Fast Talk: Tony Wheeler
As a professional backpacker, Lonely Planet founder Tony Wheeler has scoured the globe ever since he was a college student. But it wasn't until he met and traveled with his wife, Maureen, in the early 1970's that he decided to put his adventures in print. At a time when guidebooks stuck to a banal formula featuring typical travel destinations, Wheeler's lax business model and far-flung ideas broke all the rules, making Lonely Planet books the bible for backpackers worldwide. Although he's about to celebrate his 30th wedding anniversary, Wheeler has yet to settle down—well, at least in the traditional sense of the word.
1. Where are you now?
Home in Melbourne, Australia, because I've got to be home (and at the office) from time to time! I've just been overseas for a month, trekking around the Annapurna mountain range in Nepal. We were so far out of e-mail and other contact range that it was a week after the bombing of Afghanistan started before we knew about it.
2. How often do you travel?
I travel for about six months of each year, and it's a real mixture of business and pleasure. The pure pleasure trips end up with some business in them (even at home I cannot eat out at a restaurant without taking notes), and the business trips end up with some pleasure. It's hard to separate the two.
3. How did you get into the travel business?
In 1972, at the height of the Asian "hippie trail" phenomenon, my wife, Maureen, and I traveled across Asia (to Iran, Afghanistan, Pakistan—all those amazing and wonderful places) and realized, afterwards, that it was time somebody wrote a book about it. We went on to discover that it was time somebody wrote a book about all sorts of places.
4. Is there anywhere in the world you haven't been?
Sometimes I think I've hardly been anywhere! Some of the "must do it sometime" places on my list include traveling the Karakoram Highway, riding the Trans-Siberian Express, going to Timbuktu, visiting Leptis Magna in Libya, visiting Ethiopia, traveling on the Aranui from Tahiti to the Marquesas. See, I'm a mere beginner.
5. What's usually in your suitcase?
I hate traveling with a suitcase! I do have a standard Samsonite, but on the occasional trip when I take it there's this nagging feeling that I'm not really going anywhere. I'm much happier with a backpack or travel pack. My Balinese sarong always goes in. A thousand different uses—from something to wear to a bedcover. It's just been around the Annapurna circuit with me. So was my Palm Pilot with its folding keyboard. And my current favorite toy—my GPS, which I must admit I drive everybody crazy with.
6. Are there any spots in the world you see emerging as a hot new travel destination?
Afghanistan will be top of the list when it re-opens.
7. How have your books changed through the years?

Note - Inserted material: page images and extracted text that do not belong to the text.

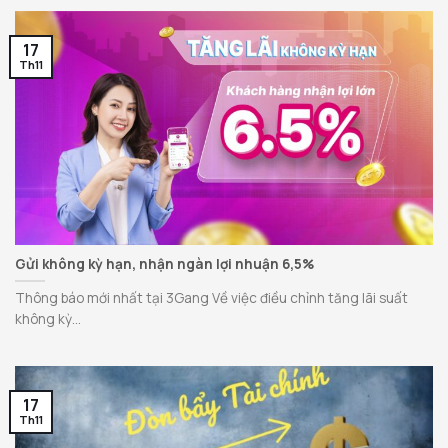
17
Th11
Gửi không kỳ hạn, nhận ngàn lợi nhuận 6,5%
Thông báo mới nhất tại 3Gang Về việc điều chỉnh tăng lãi suất
không kỳ...
17
Th11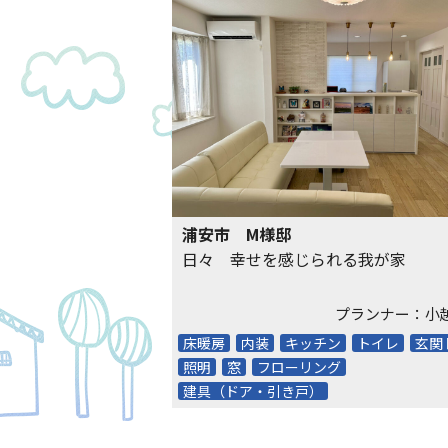
浦安市 M様邸
日々 幸せを感じられる我が家
プランナー：小
床暖房
内装
キッチン
トイレ
玄関
照明
窓
フローリング
建具（ドア・引き戸）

Our books have always been written for us, so as we've changed over the years the books have "matured" with us. Obviously we're not penniless, shoestring travelers anymore. I've seen all the bedbugs I ever need for this lifetime and I prefer to fly business class rather than economy/coach, and the books reflect that. But on the other hand, we're very conscious that there are lots of travelers for whom money and economy is very important, and our books will continue to cater to that market. My son is probably in some five-dollar-a-night hotel somewhere in Southeast Asia right now. Plus there are lots of places in the world where you're going to be staying in a cheap place no matter how much money you've got because that's all there is. In the last 12 months I've spent nearly a month sleeping under canvas, a number of nights sleeping on the deck of an inter-island ship in the Pacific, and a number of nights in dollar-a-night hotels.
8. What, if any, changes are you going to make in the publications to coincide with the new climate of travel?
We certainly expect travel patterns to change, and our books will reflect that. If people want "safe" destinations, then we'll do our best to cater to them. But I'm not planning to forget that there are lots of people who are willing to get out there on the edge, and we're not going to neglect them, either. I've had e-mails from people who were in Damascus and Baghdad when the bombing of Afghanistan started. Both of them reported being treated with courtesy and interest and not feeling in any danger.
9. Does your staff have any tricks for finding sights off the beaten path?
Walk. Look. The only way you really find new things is with your own ingenuity and inquiries. Simply following what somebody else has already done isn't going to produce anything new.
10. What's your travel motto?
Go with an open mind, and always look for the upside.